[Extracted page text data]
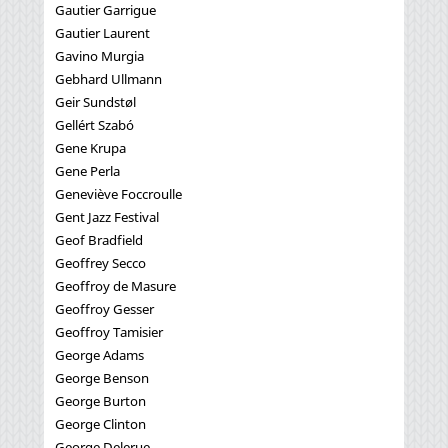
Gautier Garrigue
Gautier Laurent
Gavino Murgia
Gebhard Ullmann
Geir Sundstøl
Gellért Szabó
Gene Krupa
Gene Perla
Geneviève Foccroulle
Gent Jazz Festival
Geof Bradfield
Geoffrey Secco
Geoffroy de Masure
Geoffroy Gesser
Geoffroy Tamisier
George Adams
George Benson
George Burton
George Clinton
George Delerue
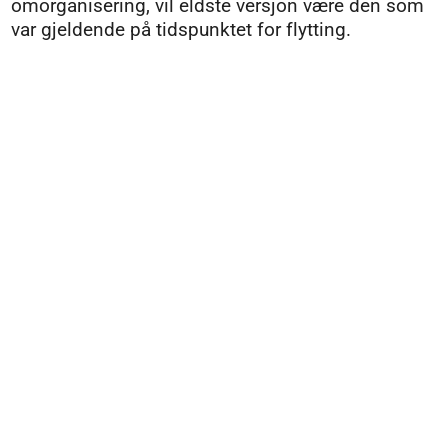
omorganisering, vil eldste versjon være den som
var gjeldende på tidspunktet for flytting.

### Task directions
Your copy should run from the line that has "Gautier Laurent" through the last line above, exactly, with both ends in and pictures out.

### Task output
Gautier Laurent
Gavino Murgia
Gebhard Ullmann
Geir Sundstøl
Gellért Szabó
Gene Krupa
Gene Perla
Geneviève Foccroulle
Gent Jazz Festival
Geof Bradfield
Geoffrey Secco
Geoffroy de Masure
Geoffroy Gesser
Geoffroy Tamisier
George Adams
George Benson
George Burton
George Clinton
George Delerue
omorganisering, vil eldste versjon være den som
var gjeldende på tidspunktet for flytting.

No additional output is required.